Reality….there is usually at least one or more partially clothed or naked child streaking through the house at any given time during the day. If the house happens to be tidy in one corner, it usually means another corner looks like a bomb has gone off.
It seems to come and go in cycles. Especially since I started homeschooling Piper and Cabel, I feel an incredible need to keep the house tidy and stay up on the dishes. It’s not bad! I actually enjoy that the day is more structured. That change has been unexpected and sweet and I hope it stays. I feel more productive and like I am fulfilling my true potential as a mother. I am teaching them skills and watching them learn, grow in confidence and express their happiness and get the instant gratification of seeing the pride on their face when they are praised.
The other side of that is when you are forced to ask your lovely, beautiful, sweet children for help cleaning the house.

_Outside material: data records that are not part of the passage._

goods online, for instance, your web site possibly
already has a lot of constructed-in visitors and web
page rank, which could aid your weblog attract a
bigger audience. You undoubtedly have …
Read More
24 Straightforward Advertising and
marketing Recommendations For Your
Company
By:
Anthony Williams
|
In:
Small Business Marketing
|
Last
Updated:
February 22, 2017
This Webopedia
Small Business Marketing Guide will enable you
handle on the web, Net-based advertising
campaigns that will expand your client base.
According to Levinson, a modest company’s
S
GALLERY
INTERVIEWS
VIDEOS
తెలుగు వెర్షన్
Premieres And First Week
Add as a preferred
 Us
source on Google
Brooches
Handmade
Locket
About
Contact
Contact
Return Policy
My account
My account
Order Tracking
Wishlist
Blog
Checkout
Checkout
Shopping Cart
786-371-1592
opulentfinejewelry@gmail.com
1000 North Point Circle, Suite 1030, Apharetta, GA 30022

Abruptly, they turn in to whiney, teeth gnashing, screaming, ogres. And when the husband is around to ‘help’…..*sigh*…..sometimes it is nice not having to be the naggy mom. Having him yell at the kids from his recliner isn’t ideal, but at least it isn’t coming from me for once! I think it’s important he see how hard it is to keep house with 5 (let’s say 6, who are we kidding!) little piggies running amuck. The whole point is consistency is hard! It absolutely would be ‘easier’ to just do it myself than try and train the kids to pitch in. If the day were 36 hours long and I were Mary Poppins. But Mary Poppins I am not and the wind that blows over here when mom an dad get fed up with lazy children is not sweet! I would like to think our efforts would effect a permenant change in their thinking….and ephiphany that if they did their little part each day, it wouldn’t take nearly as long or be nearly as terrible. The sweet irony is the one that was the most angry about having to help clean was my oldest, Anthony–the silent treatment, sullen face, beligerent attitude of a 14 year old. Even he admitted he was glad the house was clean(er) when it was done–everyone feels better. I would like to think all the yelling tonight, grueling persistence, made an impact that will set a precedent from now on.

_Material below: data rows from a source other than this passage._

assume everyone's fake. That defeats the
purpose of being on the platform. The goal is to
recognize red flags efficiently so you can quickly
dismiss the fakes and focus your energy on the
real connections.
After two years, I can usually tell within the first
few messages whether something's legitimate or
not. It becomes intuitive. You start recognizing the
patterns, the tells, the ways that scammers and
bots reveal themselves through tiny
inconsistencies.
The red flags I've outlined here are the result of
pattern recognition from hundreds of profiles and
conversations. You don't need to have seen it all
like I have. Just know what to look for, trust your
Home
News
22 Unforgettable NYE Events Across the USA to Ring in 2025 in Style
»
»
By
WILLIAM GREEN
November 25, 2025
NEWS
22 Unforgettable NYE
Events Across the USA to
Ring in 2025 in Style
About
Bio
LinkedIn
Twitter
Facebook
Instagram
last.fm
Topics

But let’s face it….the kids will be busy….I’ll get busy…..the house will slip back and so will the new rules. I do dread the cycle that mandates I get fed up with being everyone’s maid, the eyeball develops the telltale twitch and I begin muttering to myself while I angrily scrub at dishes in the sink. You can almost smell the change of the wind…..at the first whiff, the kids get a little cagey and over affectionate like they hope they might be able to escape the impending whirlwind. But no one is safe! To be perfectly honest, I am aware that if I were only more consistent in those rules, I might not have such a terrible time. But I don’t know if I have it in me to be that relentless. Which is why the winds of change will remain a bit rank and fleeting around here! The end of of a long night, I kissed all my babies goodnight and thanked, thanked them for getting it all done and thanked God for our five little blessings.